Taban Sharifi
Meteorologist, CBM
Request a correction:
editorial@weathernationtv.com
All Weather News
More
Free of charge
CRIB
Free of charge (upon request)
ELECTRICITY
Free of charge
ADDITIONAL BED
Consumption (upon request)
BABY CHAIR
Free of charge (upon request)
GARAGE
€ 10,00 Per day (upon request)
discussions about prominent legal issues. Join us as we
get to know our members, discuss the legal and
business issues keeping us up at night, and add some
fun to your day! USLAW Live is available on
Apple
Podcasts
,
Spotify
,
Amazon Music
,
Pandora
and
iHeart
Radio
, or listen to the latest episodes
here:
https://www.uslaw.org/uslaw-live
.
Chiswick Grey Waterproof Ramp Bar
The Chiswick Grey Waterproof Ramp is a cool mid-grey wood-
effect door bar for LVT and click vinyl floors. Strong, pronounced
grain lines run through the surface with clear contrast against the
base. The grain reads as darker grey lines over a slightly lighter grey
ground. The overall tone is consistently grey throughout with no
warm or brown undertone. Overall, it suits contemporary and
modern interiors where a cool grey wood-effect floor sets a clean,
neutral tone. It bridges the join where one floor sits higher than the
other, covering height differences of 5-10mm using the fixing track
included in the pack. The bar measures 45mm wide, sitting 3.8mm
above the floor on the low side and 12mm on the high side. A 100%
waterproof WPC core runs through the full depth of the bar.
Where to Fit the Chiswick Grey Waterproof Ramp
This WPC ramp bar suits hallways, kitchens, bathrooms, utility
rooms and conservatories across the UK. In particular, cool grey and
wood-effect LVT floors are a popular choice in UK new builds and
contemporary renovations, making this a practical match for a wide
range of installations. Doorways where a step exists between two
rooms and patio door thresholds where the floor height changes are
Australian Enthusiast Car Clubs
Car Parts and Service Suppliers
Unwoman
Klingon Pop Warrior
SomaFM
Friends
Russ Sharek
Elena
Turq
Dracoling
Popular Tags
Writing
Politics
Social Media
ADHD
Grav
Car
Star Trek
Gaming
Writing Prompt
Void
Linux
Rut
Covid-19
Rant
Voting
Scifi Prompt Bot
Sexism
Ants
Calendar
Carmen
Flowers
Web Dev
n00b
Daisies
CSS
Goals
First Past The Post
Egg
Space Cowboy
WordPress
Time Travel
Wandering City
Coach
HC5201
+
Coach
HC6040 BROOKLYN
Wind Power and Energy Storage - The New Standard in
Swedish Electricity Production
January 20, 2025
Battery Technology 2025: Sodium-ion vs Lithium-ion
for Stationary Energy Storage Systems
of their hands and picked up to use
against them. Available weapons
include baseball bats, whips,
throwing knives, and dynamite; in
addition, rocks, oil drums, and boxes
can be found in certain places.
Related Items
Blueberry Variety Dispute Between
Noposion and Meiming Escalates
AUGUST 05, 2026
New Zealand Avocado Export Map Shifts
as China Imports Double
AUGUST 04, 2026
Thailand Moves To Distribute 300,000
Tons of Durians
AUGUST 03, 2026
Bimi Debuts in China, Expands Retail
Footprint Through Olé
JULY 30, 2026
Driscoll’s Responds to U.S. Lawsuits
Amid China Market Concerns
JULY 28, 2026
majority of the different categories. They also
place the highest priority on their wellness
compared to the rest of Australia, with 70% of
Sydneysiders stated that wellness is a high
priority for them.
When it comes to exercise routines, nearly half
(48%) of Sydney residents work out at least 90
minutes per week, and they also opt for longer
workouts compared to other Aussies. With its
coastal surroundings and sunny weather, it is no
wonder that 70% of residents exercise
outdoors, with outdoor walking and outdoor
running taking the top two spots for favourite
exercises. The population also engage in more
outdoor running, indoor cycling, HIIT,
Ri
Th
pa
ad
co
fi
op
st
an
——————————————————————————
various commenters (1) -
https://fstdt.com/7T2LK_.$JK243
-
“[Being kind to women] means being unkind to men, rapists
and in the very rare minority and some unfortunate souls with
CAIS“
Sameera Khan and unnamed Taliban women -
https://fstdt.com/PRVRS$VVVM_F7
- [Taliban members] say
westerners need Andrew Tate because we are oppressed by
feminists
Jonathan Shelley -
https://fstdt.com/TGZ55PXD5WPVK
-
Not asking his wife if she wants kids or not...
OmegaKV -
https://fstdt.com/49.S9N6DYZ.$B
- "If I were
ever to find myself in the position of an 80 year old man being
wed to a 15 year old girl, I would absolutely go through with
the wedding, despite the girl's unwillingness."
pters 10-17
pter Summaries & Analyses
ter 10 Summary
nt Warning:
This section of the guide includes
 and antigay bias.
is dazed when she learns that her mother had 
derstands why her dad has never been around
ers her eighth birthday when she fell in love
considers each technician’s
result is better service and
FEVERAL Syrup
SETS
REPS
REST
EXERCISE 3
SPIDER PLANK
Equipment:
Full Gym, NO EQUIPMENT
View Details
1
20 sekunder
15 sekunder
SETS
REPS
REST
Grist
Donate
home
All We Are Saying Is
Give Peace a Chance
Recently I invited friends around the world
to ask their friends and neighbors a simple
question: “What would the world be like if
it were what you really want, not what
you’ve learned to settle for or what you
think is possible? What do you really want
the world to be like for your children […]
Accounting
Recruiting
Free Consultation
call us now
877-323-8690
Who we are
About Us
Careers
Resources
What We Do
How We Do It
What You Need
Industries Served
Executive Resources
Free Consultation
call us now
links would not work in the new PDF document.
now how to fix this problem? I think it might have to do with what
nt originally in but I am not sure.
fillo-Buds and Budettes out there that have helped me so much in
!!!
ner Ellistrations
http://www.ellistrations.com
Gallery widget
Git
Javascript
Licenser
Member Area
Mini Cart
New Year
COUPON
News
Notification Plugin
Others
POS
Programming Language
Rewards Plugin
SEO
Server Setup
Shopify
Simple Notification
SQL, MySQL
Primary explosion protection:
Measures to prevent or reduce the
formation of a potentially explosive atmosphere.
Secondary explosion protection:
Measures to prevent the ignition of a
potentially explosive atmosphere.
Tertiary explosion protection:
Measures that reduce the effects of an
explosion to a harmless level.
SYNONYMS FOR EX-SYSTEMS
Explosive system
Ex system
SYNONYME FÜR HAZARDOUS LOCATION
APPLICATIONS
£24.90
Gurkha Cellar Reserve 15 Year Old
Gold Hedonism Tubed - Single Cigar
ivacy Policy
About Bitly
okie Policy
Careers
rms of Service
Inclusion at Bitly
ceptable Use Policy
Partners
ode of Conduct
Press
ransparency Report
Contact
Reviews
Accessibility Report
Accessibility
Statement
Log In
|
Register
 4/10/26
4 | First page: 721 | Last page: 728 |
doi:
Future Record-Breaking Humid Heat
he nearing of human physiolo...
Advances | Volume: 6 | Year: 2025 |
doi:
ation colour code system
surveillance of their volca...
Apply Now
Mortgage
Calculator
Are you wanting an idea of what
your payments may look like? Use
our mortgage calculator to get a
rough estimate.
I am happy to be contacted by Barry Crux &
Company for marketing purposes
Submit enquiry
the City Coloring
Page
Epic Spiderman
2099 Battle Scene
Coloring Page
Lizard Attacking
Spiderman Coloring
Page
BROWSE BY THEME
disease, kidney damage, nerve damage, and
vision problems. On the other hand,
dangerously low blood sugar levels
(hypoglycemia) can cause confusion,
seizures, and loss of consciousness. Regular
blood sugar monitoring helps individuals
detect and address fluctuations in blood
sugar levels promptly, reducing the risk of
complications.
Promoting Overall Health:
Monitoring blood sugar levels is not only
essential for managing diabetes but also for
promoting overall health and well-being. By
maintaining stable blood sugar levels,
▬▬▬▬▬▬
• **About this task**: Only an exact transcription of all the records above counts as an answer.

• **Response to the task**:
Taban Sharifi
Meteorologist, CBM
Request a correction:
editorial@weathernationtv.com
All Weather News
More
Free of charge
CRIB
Free of charge (upon request)
ELECTRICITY
Free of charge
ADDITIONAL BED
Consumption (upon request)
BABY CHAIR
Free of charge (upon request)
GARAGE
€ 10,00 Per day (upon request)
discussions about prominent legal issues. Join us as we
get to know our members, discuss the legal and
business issues keeping us up at night, and add some
fun to your day! USLAW Live is available on
Apple
Podcasts
,
Spotify
,
Amazon Music
,
Pandora
and
iHeart
Radio
, or listen to the latest episodes
here:
https://www.uslaw.org/uslaw-live
.
Chiswick Grey Waterproof Ramp Bar
The Chiswick Grey Waterproof Ramp is a cool mid-grey wood-
effect door bar for LVT and click vinyl floors. Strong, pronounced
grain lines run through the surface with clear contrast against the
base. The grain reads as darker grey lines over a slightly lighter grey
ground. The overall tone is consistently grey throughout with no
warm or brown undertone. Overall, it suits contemporary and
modern interiors where a cool grey wood-effect floor sets a clean,
neutral tone. It bridges the join where one floor sits higher than the
other, covering height differences of 5-10mm using the fixing track
included in the pack. The bar measures 45mm wide, sitting 3.8mm
above the floor on the low side and 12mm on the high side. A 100%
waterproof WPC core runs through the full depth of the bar.
Where to Fit the Chiswick Grey Waterproof Ramp
This WPC ramp bar suits hallways, kitchens, bathrooms, utility
rooms and conservatories across the UK. In particular, cool grey and
wood-effect LVT floors are a popular choice in UK new builds and
contemporary renovations, making this a practical match for a wide
range of installations. Doorways where a step exists between two
rooms and patio door thresholds where the floor height changes are
Australian Enthusiast Car Clubs
Car Parts and Service Suppliers
Unwoman
Klingon Pop Warrior
SomaFM
Friends
Russ Sharek
Elena
Turq
Dracoling
Popular Tags
Writing
Politics
Social Media
ADHD
Grav
Car
Star Trek
Gaming
Writing Prompt
Void
Linux
Rut
Covid-19
Rant
Voting
Scifi Prompt Bot
Sexism
Ants
Calendar
Carmen
Flowers
Web Dev
n00b
Daisies
CSS
Goals
First Past The Post
Egg
Space Cowboy
WordPress
Time Travel
Wandering City
Coach
HC5201
+
Coach
HC6040 BROOKLYN
Wind Power and Energy Storage - The New Standard in
Swedish Electricity Production
January 20, 2025
Battery Technology 2025: Sodium-ion vs Lithium-ion
for Stationary Energy Storage Systems
of their hands and picked up to use
against them. Available weapons
include baseball bats, whips,
throwing knives, and dynamite; in
addition, rocks, oil drums, and boxes
can be found in certain places.
Related Items
Blueberry Variety Dispute Between
Noposion and Meiming Escalates
AUGUST 05, 2026
New Zealand Avocado Export Map Shifts
as China Imports Double
AUGUST 04, 2026
Thailand Moves To Distribute 300,000
Tons of Durians
AUGUST 03, 2026
Bimi Debuts in China, Expands Retail
Footprint Through Olé
JULY 30, 2026
Driscoll’s Responds to U.S. Lawsuits
Amid China Market Concerns
JULY 28, 2026
majority of the different categories. They also
place the highest priority on their wellness
compared to the rest of Australia, with 70% of
Sydneysiders stated that wellness is a high
priority for them.
When it comes to exercise routines, nearly half
(48%) of Sydney residents work out at least 90
minutes per week, and they also opt for longer
workouts compared to other Aussies. With its
coastal surroundings and sunny weather, it is no
wonder that 70% of residents exercise
outdoors, with outdoor walking and outdoor
running taking the top two spots for favourite
exercises. The population also engage in more
outdoor running, indoor cycling, HIIT,
Ri
Th
pa
ad
co
fi
op
st
an
——————————————————————————
various commenters (1) -
https://fstdt.com/7T2LK_.$JK243
-
“[Being kind to women] means being unkind to men, rapists
and in the very rare minority and some unfortunate souls with
CAIS“
Sameera Khan and unnamed Taliban women -
https://fstdt.com/PRVRS$VVVM_F7
- [Taliban members] say
westerners need Andrew Tate because we are oppressed by
feminists
Jonathan Shelley -
https://fstdt.com/TGZ55PXD5WPVK
-
Not asking his wife if she wants kids or not...
OmegaKV -
https://fstdt.com/49.S9N6DYZ.$B
- "If I were
ever to find myself in the position of an 80 year old man being
wed to a 15 year old girl, I would absolutely go through with
the wedding, despite the girl's unwillingness."
pters 10-17
pter Summaries & Analyses
ter 10 Summary
nt Warning:
This section of the guide includes
 and antigay bias.
is dazed when she learns that her mother had 
derstands why her dad has never been around
ers her eighth birthday when she fell in love
considers each technician’s
result is better service and
FEVERAL Syrup
SETS
REPS
REST
EXERCISE 3
SPIDER PLANK
Equipment:
Full Gym, NO EQUIPMENT
View Details
1
20 sekunder
15 sekunder
SETS
REPS
REST
Grist
Donate
home
All We Are Saying Is
Give Peace a Chance
Recently I invited friends around the world
to ask their friends and neighbors a simple
question: “What would the world be like if
it were what you really want, not what
you’ve learned to settle for or what you
think is possible? What do you really want
the world to be like for your children […]
Accounting
Recruiting
Free Consultation
call us now
877-323-8690
Who we are
About Us
Careers
Resources
What We Do
How We Do It
What You Need
Industries Served
Executive Resources
Free Consultation
call us now
links would not work in the new PDF document.
now how to fix this problem? I think it might have to do with what
nt originally in but I am not sure.
fillo-Buds and Budettes out there that have helped me so much in
!!!
ner Ellistrations
http://www.ellistrations.com
Gallery widget
Git
Javascript
Licenser
Member Area
Mini Cart
New Year
COUPON
News
Notification Plugin
Others
POS
Programming Language
Rewards Plugin
SEO
Server Setup
Shopify
Simple Notification
SQL, MySQL
Primary explosion protection:
Measures to prevent or reduce the
formation of a potentially explosive atmosphere.
Secondary explosion protection:
Measures to prevent the ignition of a
potentially explosive atmosphere.
Tertiary explosion protection:
Measures that reduce the effects of an
explosion to a harmless level.
SYNONYMS FOR EX-SYSTEMS
Explosive system
Ex system
SYNONYME FÜR HAZARDOUS LOCATION
APPLICATIONS
£24.90
Gurkha Cellar Reserve 15 Year Old
Gold Hedonism Tubed - Single Cigar
ivacy Policy
About Bitly
okie Policy
Careers
rms of Service
Inclusion at Bitly
ceptable Use Policy
Partners
ode of Conduct
Press
ransparency Report
Contact
Reviews
Accessibility Report
Accessibility
Statement
Log In
|
Register
 4/10/26
4 | First page: 721 | Last page: 728 |
doi:
Future Record-Breaking Humid Heat
he nearing of human physiolo...
Advances | Volume: 6 | Year: 2025 |
doi:
ation colour code system
surveillance of their volca...
Apply Now
Mortgage
Calculator
Are you wanting an idea of what
your payments may look like? Use
our mortgage calculator to get a
rough estimate.
I am happy to be contacted by Barry Crux &
Company for marketing purposes
Submit enquiry
the City Coloring
Page
Epic Spiderman
2099 Battle Scene
Coloring Page
Lizard Attacking
Spiderman Coloring
Page
BROWSE BY THEME
disease, kidney damage, nerve damage, and
vision problems. On the other hand,
dangerously low blood sugar levels
(hypoglycemia) can cause confusion,
seizures, and loss of consciousness. Regular
blood sugar monitoring helps individuals
detect and address fluctuations in blood
sugar levels promptly, reducing the risk of
complications.
Promoting Overall Health:
Monitoring blood sugar levels is not only
essential for managing diabetes but also for
promoting overall health and well-being. By
maintaining stable blood sugar levels,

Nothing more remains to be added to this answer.